Almost half of the patients in our cohort were stimulated using an antagonist protocol (49.0%). However, stimulation type did not independently modulate the chance of clinical pregnancy or live birth (data not shown) in these poor-prognosis patients, which follows previous observations.26 Furthermore, when adjusting specifically for stimulation protocol, (+)GH increased clinical pregnancy chance by 2.4-fold (p=0.002) and live births by 5.0-fold (p<0.0005), but again protocol type had no independent impact. Interestingly, other reports have suggested that GH significantly increases the number of embryos transferred in flare agonist cycles,12 23 but this was observed across all stimulation protocols in our study including antagonist, flare agonist and downregulation (1.35 vs 1.59, 1.38 vs 1.64 and 1.36 vs 1.51 embryos transferred (–)GH and (+)GH, respectively). However, the number of embryos transferred did not significantly or independently affect clinical outcomes.

As previously reported,27 the quality of the transferred embryo was shown to be a key player in successful pregnancy or live births, and it was confirmed in the current study. Due to the poor-prognosis nature of the patients, the majority of embryos transferred were Day-3 cleavage stage embryos (88.7%). Only 11.7% of transfers used blastocyst culture and consequently, analysis of blastocyst transfer was very limited. Nonetheless, the highest pregnancy and live birth rates were observed when high quality blastocysts or high quality Day-3 embryos were transferred, and these had an independent effect on clinical outcomes.

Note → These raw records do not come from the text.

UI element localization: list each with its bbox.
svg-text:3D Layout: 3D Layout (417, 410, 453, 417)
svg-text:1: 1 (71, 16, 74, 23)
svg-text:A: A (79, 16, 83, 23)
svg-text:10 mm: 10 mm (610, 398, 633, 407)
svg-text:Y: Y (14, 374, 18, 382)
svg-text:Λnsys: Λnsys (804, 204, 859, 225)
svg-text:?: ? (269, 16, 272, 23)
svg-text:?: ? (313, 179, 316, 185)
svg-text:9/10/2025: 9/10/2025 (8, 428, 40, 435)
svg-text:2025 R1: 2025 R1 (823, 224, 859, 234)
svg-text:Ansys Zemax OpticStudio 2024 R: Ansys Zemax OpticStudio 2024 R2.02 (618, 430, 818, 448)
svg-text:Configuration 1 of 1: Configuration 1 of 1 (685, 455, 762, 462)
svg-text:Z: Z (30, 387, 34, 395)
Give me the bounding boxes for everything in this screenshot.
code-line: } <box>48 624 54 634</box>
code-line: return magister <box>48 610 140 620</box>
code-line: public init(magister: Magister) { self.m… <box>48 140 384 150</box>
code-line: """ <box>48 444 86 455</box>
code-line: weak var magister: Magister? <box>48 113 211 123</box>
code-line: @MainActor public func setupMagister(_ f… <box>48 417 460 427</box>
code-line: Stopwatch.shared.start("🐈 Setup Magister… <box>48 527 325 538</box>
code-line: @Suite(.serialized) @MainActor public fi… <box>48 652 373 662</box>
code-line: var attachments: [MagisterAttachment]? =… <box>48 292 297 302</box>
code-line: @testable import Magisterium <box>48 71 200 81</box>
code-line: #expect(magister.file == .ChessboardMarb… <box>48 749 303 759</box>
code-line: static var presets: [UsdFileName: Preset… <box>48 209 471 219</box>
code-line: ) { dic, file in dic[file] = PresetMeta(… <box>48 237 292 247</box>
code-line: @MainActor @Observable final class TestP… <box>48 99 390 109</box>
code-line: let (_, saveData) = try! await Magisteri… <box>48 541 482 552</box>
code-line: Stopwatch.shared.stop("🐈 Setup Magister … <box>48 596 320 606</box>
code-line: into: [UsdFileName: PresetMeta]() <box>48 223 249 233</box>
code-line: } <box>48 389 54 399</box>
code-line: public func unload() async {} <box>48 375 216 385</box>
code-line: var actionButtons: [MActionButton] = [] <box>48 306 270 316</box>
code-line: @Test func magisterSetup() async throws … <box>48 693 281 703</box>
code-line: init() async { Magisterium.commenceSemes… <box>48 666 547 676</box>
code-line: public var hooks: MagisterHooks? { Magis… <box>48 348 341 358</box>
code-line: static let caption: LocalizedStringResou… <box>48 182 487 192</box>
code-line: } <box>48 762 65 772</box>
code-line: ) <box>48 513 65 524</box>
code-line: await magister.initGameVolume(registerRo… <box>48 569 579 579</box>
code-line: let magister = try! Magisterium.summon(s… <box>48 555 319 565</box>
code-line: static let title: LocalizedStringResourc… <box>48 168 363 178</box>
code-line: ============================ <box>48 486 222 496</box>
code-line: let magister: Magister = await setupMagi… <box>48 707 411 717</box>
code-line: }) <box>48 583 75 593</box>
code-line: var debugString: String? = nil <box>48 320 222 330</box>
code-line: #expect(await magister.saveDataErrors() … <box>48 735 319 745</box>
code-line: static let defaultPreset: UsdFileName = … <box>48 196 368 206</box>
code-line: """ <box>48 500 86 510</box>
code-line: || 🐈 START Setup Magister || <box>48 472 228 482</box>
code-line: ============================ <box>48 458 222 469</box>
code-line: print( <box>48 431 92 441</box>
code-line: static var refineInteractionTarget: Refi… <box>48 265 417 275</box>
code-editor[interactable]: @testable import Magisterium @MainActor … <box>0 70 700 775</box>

The authors speculated that GH supplementation might lead to more usable oocytes and embryos, and thus inferring that GH had an impact on egg quality, which has been suggested previously.12 13 However, when embryo quality was determined using morphological analysis, it was found that GH did not alter the quantity of embryos in low, medium or high quality embryo categories at OPU. Conversely, it was recently shown that low-dose GH was able to slightly but significantly enhance the number of top graded embryos in patients with poor prognosis (p=0.04).16 Therefore, it is surprising that this was not demonstrated in the current study. It may be the case that GH supplementation improves embryo quality that cannot be detected through morphological examination.

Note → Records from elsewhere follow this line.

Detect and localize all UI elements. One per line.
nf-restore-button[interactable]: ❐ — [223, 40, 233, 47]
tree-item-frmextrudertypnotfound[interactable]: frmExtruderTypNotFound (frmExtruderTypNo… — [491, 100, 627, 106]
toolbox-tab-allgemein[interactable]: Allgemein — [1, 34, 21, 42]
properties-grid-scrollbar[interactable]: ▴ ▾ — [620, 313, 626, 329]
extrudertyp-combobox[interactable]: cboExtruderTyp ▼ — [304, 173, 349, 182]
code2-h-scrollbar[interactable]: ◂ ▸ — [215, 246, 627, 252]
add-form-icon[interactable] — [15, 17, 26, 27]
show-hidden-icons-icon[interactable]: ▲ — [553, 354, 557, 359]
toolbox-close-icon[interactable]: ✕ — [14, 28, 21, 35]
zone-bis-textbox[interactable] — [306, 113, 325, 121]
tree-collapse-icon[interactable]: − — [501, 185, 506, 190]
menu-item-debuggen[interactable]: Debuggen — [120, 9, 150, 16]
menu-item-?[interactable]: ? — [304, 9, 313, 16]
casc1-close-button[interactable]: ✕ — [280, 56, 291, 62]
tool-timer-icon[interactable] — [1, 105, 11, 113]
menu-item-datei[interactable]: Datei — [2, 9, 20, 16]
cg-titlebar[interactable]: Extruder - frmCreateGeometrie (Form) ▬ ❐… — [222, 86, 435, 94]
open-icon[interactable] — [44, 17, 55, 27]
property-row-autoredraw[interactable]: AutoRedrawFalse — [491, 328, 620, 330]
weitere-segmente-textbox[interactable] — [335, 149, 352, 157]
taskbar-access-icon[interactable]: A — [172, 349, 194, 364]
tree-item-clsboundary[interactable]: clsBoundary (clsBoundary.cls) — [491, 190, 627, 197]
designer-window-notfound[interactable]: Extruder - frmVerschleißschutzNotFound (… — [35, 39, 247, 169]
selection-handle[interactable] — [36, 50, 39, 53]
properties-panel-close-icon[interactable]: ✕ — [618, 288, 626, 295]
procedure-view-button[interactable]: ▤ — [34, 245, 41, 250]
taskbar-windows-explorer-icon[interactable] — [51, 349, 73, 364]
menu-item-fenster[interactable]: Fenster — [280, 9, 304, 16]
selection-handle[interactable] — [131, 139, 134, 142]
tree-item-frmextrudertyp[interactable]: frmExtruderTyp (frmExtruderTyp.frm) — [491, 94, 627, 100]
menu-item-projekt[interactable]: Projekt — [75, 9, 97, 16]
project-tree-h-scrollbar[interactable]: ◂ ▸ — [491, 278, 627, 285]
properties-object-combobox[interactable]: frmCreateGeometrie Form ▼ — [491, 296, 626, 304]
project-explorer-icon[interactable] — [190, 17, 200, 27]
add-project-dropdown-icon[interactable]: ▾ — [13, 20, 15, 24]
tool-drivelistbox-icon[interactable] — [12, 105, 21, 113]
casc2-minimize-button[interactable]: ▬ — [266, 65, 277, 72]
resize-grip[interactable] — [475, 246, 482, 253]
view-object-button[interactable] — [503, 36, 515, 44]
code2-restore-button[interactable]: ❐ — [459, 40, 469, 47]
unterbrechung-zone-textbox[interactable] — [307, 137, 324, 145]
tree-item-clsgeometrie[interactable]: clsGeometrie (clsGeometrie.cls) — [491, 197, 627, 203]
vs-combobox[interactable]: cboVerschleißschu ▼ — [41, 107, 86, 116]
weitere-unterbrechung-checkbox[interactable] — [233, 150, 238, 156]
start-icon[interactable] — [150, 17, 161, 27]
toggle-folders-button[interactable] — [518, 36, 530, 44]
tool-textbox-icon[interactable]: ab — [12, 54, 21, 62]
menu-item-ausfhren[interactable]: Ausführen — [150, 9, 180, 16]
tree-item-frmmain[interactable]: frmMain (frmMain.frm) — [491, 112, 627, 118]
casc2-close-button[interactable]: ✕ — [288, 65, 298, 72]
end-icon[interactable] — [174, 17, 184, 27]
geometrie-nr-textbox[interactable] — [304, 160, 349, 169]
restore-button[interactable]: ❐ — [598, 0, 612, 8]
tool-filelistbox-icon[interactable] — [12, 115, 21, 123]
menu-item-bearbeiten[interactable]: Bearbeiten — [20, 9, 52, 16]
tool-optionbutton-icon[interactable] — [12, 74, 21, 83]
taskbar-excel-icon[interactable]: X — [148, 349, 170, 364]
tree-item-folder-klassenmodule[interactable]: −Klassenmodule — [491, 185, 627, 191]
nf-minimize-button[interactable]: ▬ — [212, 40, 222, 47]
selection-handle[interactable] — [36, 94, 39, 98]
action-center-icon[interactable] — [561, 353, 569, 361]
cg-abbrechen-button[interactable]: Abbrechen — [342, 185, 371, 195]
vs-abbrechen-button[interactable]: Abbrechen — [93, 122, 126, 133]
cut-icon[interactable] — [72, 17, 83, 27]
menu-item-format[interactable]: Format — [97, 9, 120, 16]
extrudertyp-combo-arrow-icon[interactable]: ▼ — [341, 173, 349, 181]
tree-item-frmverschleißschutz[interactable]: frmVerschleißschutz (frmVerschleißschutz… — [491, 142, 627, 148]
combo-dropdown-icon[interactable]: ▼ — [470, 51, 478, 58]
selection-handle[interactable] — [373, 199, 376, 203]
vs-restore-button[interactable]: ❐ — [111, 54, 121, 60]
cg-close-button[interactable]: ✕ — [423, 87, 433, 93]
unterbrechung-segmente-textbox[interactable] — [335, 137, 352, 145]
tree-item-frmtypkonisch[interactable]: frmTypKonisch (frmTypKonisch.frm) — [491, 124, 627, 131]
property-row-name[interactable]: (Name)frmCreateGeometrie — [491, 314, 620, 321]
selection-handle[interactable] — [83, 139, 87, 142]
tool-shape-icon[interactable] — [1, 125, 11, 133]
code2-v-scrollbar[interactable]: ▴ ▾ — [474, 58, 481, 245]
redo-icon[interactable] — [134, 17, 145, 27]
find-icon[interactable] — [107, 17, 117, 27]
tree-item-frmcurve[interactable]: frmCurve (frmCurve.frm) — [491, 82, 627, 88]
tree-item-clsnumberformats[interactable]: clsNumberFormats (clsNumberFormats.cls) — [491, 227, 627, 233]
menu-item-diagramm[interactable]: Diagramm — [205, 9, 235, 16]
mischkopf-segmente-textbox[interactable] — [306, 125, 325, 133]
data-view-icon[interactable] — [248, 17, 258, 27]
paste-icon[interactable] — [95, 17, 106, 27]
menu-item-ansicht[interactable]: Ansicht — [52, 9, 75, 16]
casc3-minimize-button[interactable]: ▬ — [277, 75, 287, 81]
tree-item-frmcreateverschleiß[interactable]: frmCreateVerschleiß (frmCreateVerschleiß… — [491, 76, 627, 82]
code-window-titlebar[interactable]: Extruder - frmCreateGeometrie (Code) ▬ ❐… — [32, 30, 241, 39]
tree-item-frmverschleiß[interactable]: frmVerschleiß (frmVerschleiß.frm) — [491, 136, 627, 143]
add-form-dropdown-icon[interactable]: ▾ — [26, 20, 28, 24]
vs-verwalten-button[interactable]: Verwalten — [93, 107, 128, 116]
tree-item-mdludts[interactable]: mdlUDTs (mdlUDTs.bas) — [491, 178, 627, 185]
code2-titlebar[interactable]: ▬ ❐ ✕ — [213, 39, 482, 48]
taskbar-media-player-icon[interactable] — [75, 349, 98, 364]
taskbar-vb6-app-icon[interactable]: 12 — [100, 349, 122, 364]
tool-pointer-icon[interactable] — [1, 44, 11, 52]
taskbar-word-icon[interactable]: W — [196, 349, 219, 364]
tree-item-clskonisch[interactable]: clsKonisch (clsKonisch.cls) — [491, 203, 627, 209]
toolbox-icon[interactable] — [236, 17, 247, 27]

There are some critical limitations to the current study. As it was observational and retrospective in nature, the potential benefits of GH are mainly associative and not causative. Furthermore, since patients were not randomised, there is potential for patient selection bias. However, we have attempted offset this selection bias by including the first IVF cycle only for each patient within the study period. While the dataset is relatively large, caution must be advised when interpreting the age group subanalysis, as the case number per group was reduced markedly, particularly in relation to the under 35 (n=80) and over 44 years (n=12). Finally, since patients elected to undergo GH treatment and were required to pay for this additional treatment, affordability may also be a significant confounding factor, which was not factored into the current study but may be overcome in future, placebo-controlled studies.

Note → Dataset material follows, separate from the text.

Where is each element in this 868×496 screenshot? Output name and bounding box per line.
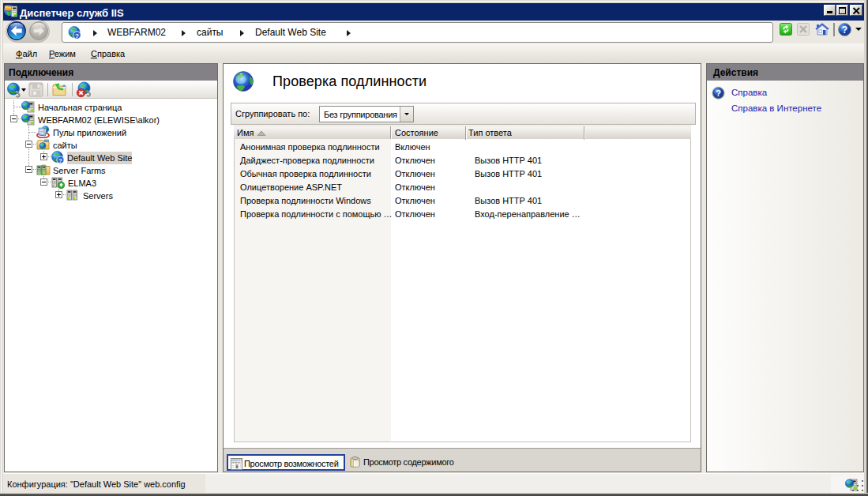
svg-text:?: ?	[716, 88, 721, 98]
svg-text:?: ?	[842, 24, 847, 36]
svg-text:?: ?	[75, 32, 79, 39]
svg-text:?: ?	[58, 157, 62, 163]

In conclusion, this new observational GH study, the first to include aspects of analysis such as AFC, AMH, BMI and embryo quality assessment, has provided further evidence to indicate the potential beneficial effects of GH supplementation in IVF treatment. Although the study has certain limitations, the data suggested that GH supplementation may provide more live births, mainly in younger women and questions the use of adjuvant therapy in women older than 40, but particularly over 41 years. While the data do not demonstrate a significant effect on generated embryo quality, it does indicate the (+)GH may lead to more positive outcomes when embryos of lower quality are transferred. This raises the possibility that GH, whose mechanism in IVF is unknown, may not be related to embryo quality, but influences other aspects of female reproduction such as endometrial receptivity.